$\newcommand{\ga}{\gamma}$ $\newcommand{\al}{\alpha}$
I would like to find an example for a Riemannian manifold, that has two conjugate points $p,q$ with only one connecting geodesic between them.
(This is the geodesic they are conjugate along)
Explanation:
Consider a parametrized family of geodesics starting from a fixed point $p$, i.e:
$\ga_s(t)=\ga(t,s), \ga_s(0)=\ga_0(0)=p$ where for each fixed $s$ , the path $t \to \ga_s(t)$ is a geodesic in $M$.
Then $J(t)= \frac{\partial \ga}{\partial s}(t,0)$ is a Jacobi field, along the geodesic $\ga_0$.
Moreover, every Jacobi field can be realized from such a variation of geodesics.
By definition, if $p,q$ are conjugate along some geodesic $\al$, there exsits a nonzero Jacobi field along $\ga$ that vanishes at $p,q$. This means there is some variation $\ga(t,s)$ of $\al$ ($\ga_0=\al$) where $J(t)= \frac{\partial \ga}{\partial s}(t,0)$.
Assume $\al(t_0)=q$. Then $0=J(t_0)= \frac{\partial \ga}{\partial s}(t_0,0)$, so one can say that "$\gamma_s(1)$, is the point $q$ only up to first order in $s$", but we cannot conclude there exists an $s \neq 0$ such that $\ga_s(t_0)=q$.
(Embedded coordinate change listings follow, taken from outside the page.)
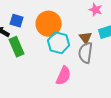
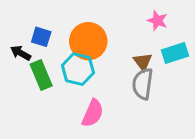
cyan hexagon: (59, 43) -> (78, 69), moved
pink semicircle: (64, 76) -> (93, 113), moved

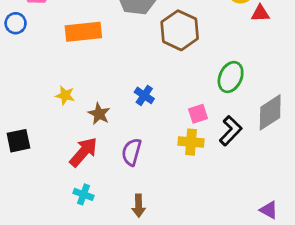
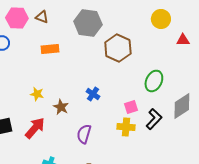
red triangle: (260, 13) -> (183, 40), moved
orange rectangle: (83, 32) -> (50, 49), size x0.7
red arrow: (83, 152) -> (35, 128), moved

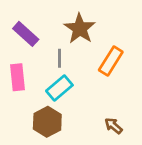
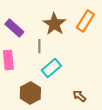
orange rectangle: (111, 61) -> (85, 21), moved
cyan rectangle: (59, 88) -> (51, 68), moved

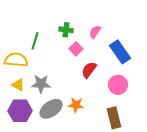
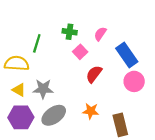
pink circle: (118, 85) -> (134, 81), moved
orange star: (76, 105) -> (91, 111), moved

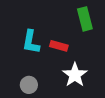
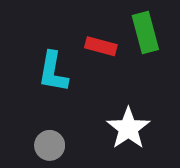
red rectangle: (59, 46) -> (101, 46), moved

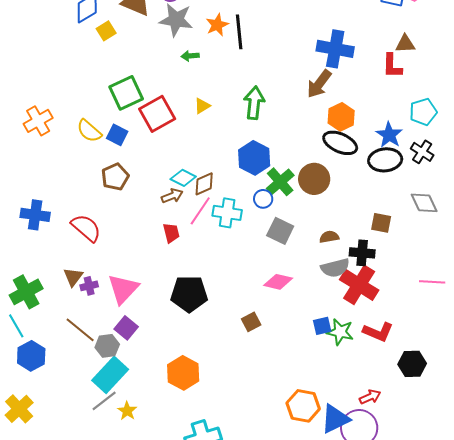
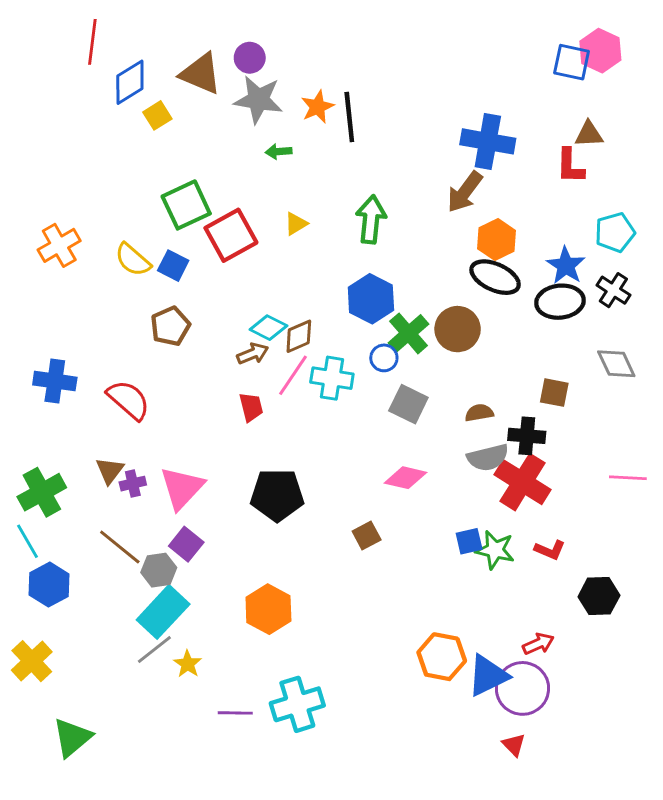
red L-shape: (378, 332) -> (550, 550), size x0.7

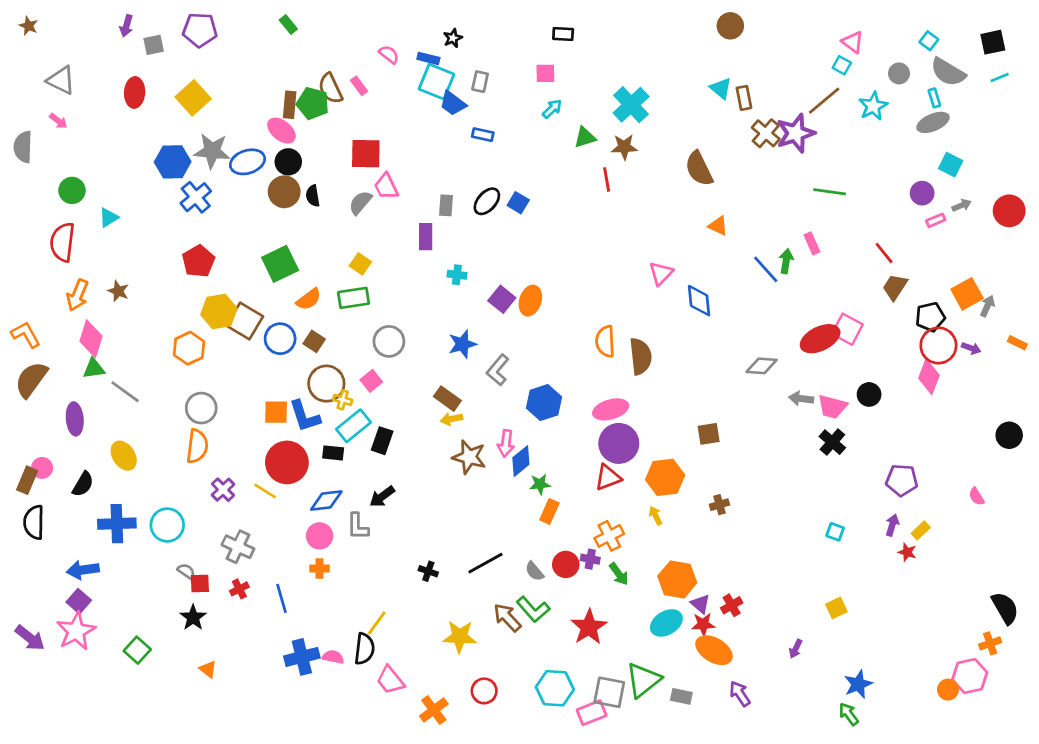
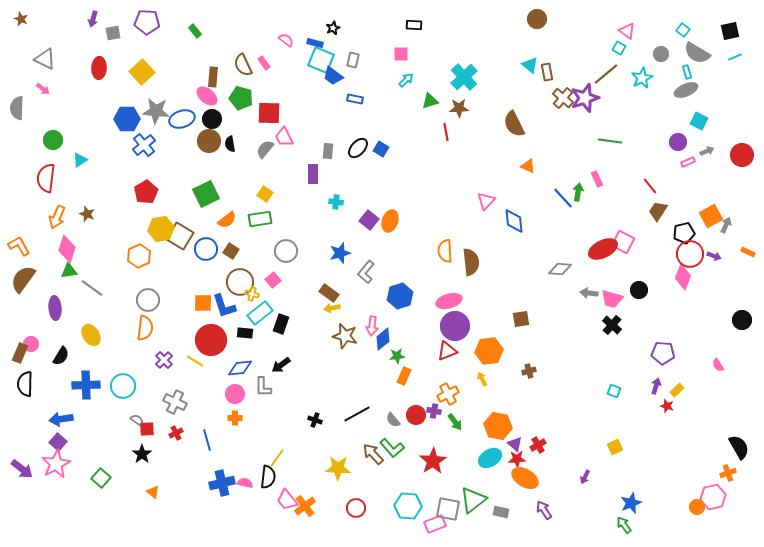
green rectangle: (288, 24) -> (195, 31), moved
green pentagon: (313, 103) -> (241, 98), moved
orange cross: (434, 710) -> (305, 506), moved

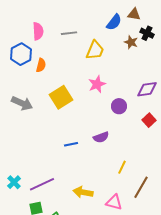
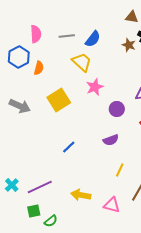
blue semicircle: (114, 22) -> (93, 39), moved
yellow trapezoid: (95, 50) -> (82, 62), moved, turned -70
purple semicircle: (101, 137) -> (111, 140), moved
blue line: (71, 144) -> (69, 147), turned -32

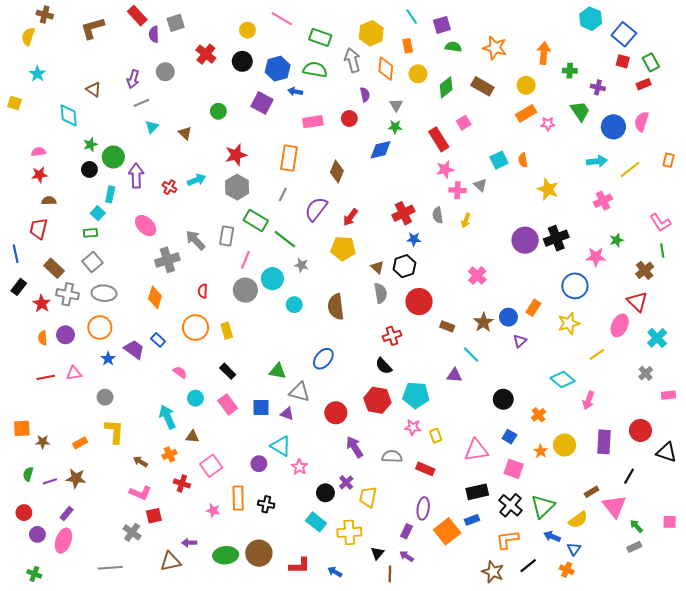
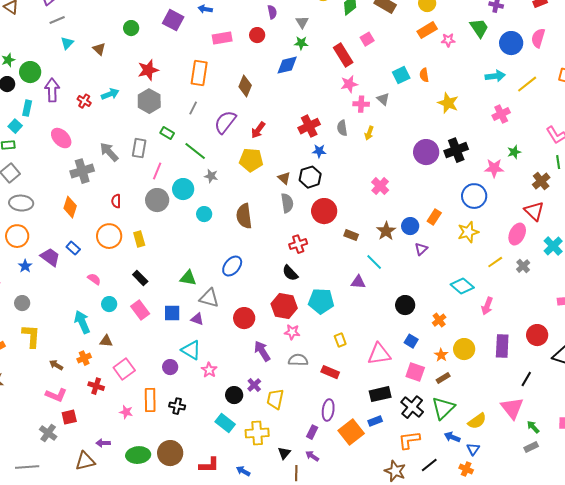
green rectangle: (256, 220) -> (167, 133), size x0.6
gray cross: (646, 373) -> (523, 266), moved
pink star: (413, 427) -> (292, 332), moved
brown rectangle: (592, 492) -> (443, 378), moved

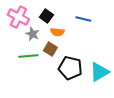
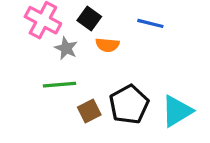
brown square: (50, 49) -> (89, 111), moved, turned 32
black pentagon: (70, 68) -> (129, 104), turned 30

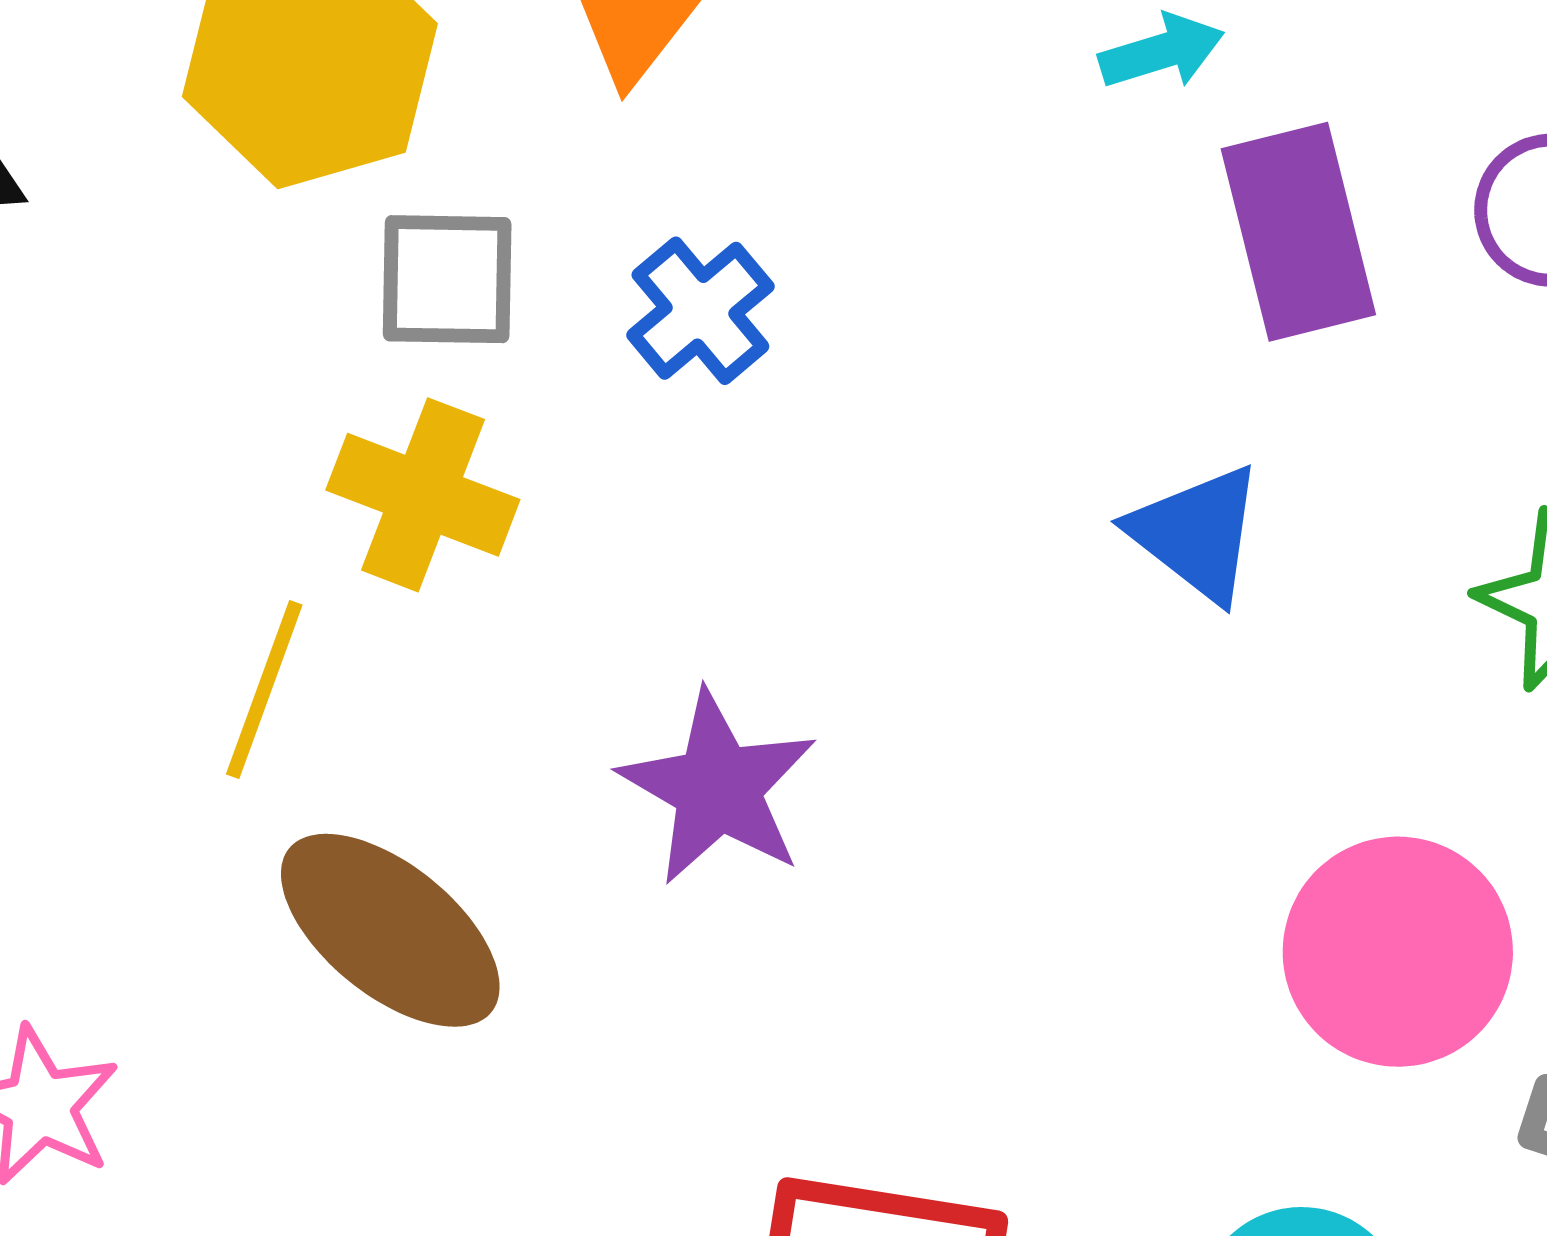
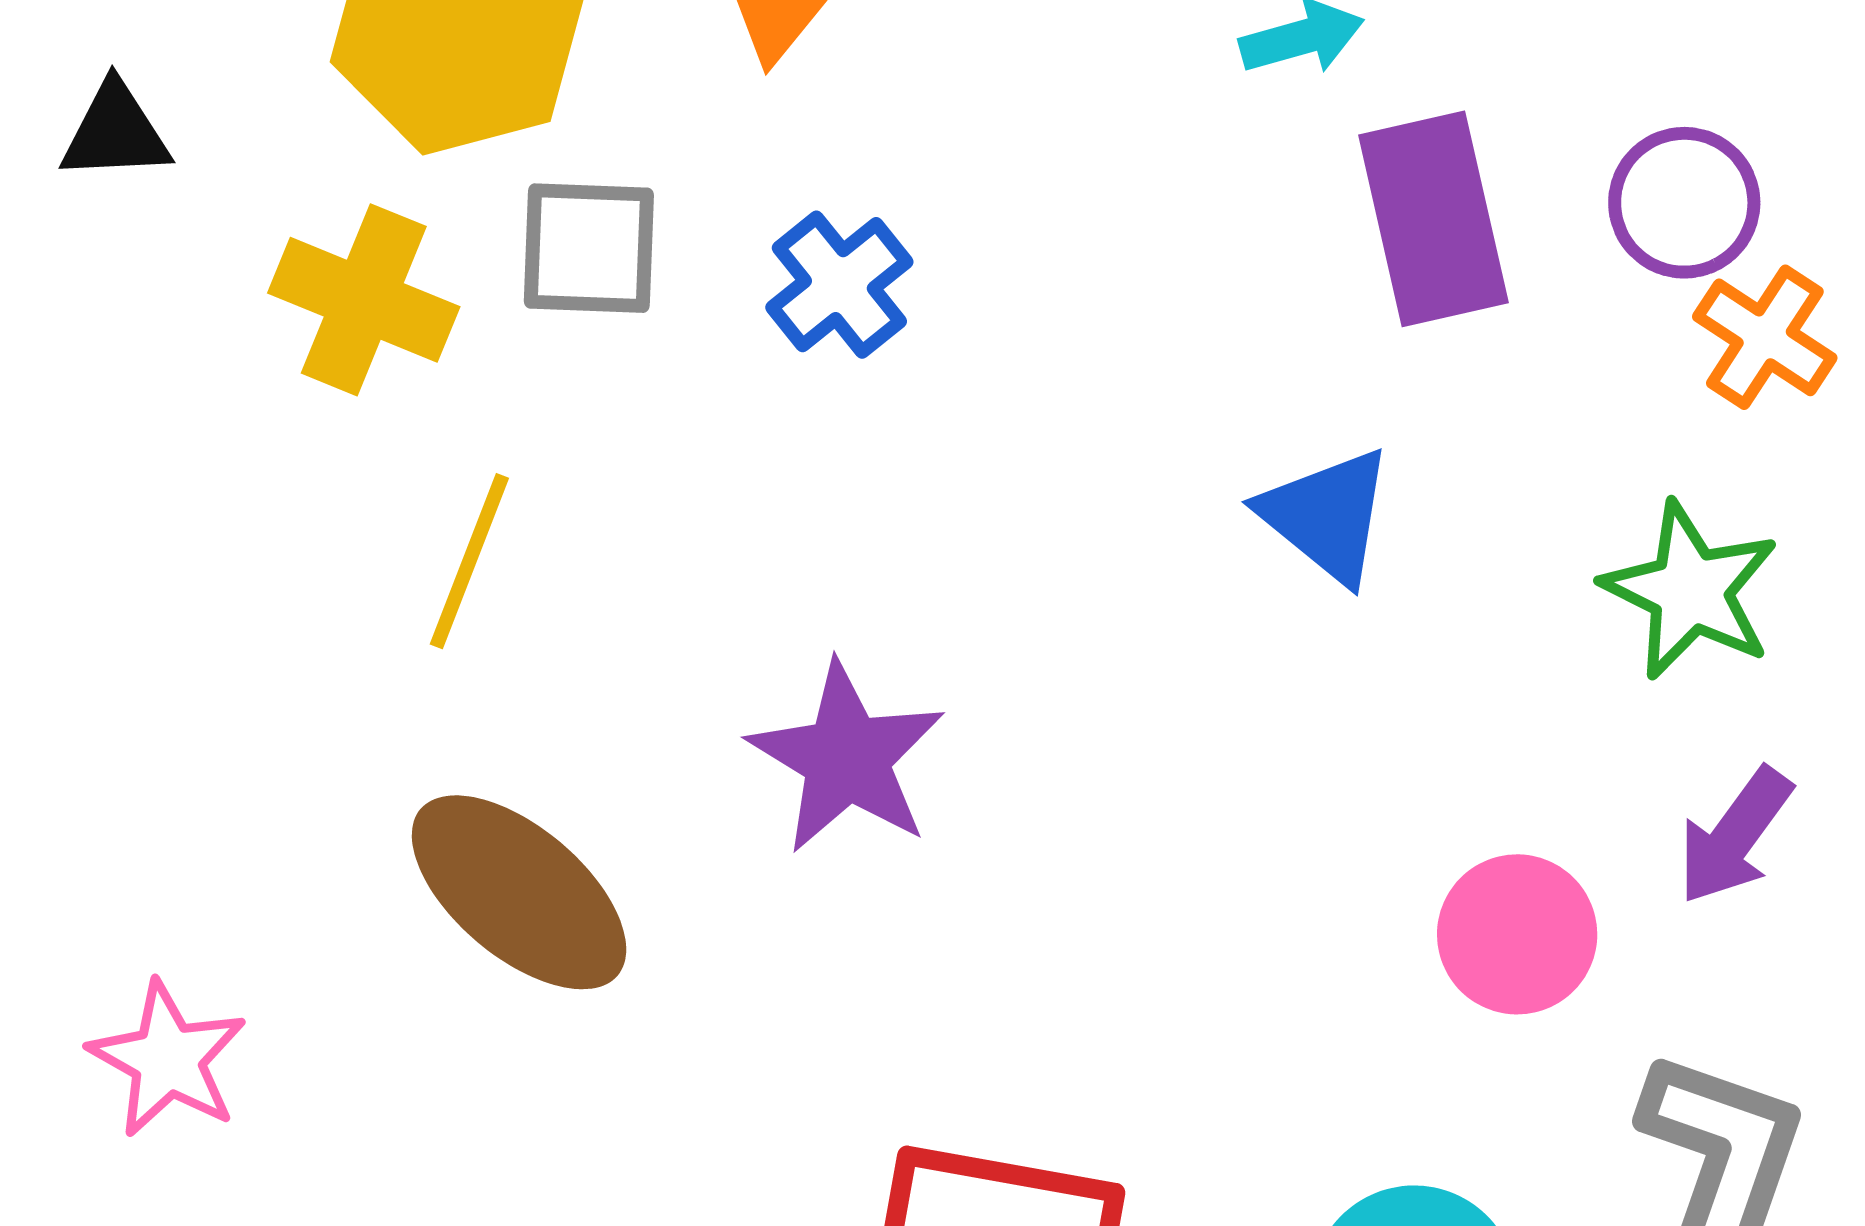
yellow cross: (423, 495) -> (364, 300), moved
yellow line: (264, 689) -> (469, 561), moved
pink circle: (1398, 952) -> (1517, 934), size x0.7

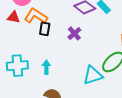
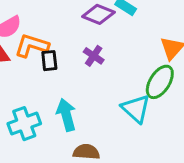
cyan arrow: (46, 67) -> (66, 115), size x1.5
cyan triangle: (93, 75) -> (136, 109), turned -45

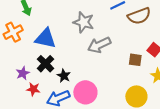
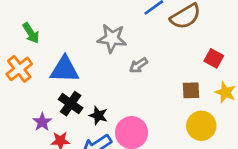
gray arrow: (99, 45) -> (138, 65), size x0.6
brown square: (135, 60) -> (191, 90), moved

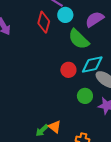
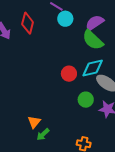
red diamond: (44, 22) -> (28, 23), moved
green semicircle: (79, 39) -> (93, 40), moved
orange triangle: (55, 127) -> (34, 122), moved, turned 32

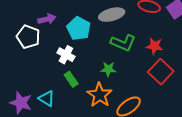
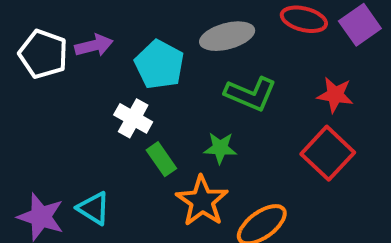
white pentagon: (28, 37) -> (43, 54), moved
red star: (155, 46) -> (335, 95), moved
green rectangle: (71, 79) -> (161, 159), moved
(Of course, if we knew that $\ga_s(t_0)=q$ for all $s \in (\epsilon,\epsilon)$ this would imply $J(t_0)=0$ but not vice-versa).
In the language of wikipdeia:
"Therefore, if two points are conjugate, it is not necessary that there exist two distinct geodesics joining them"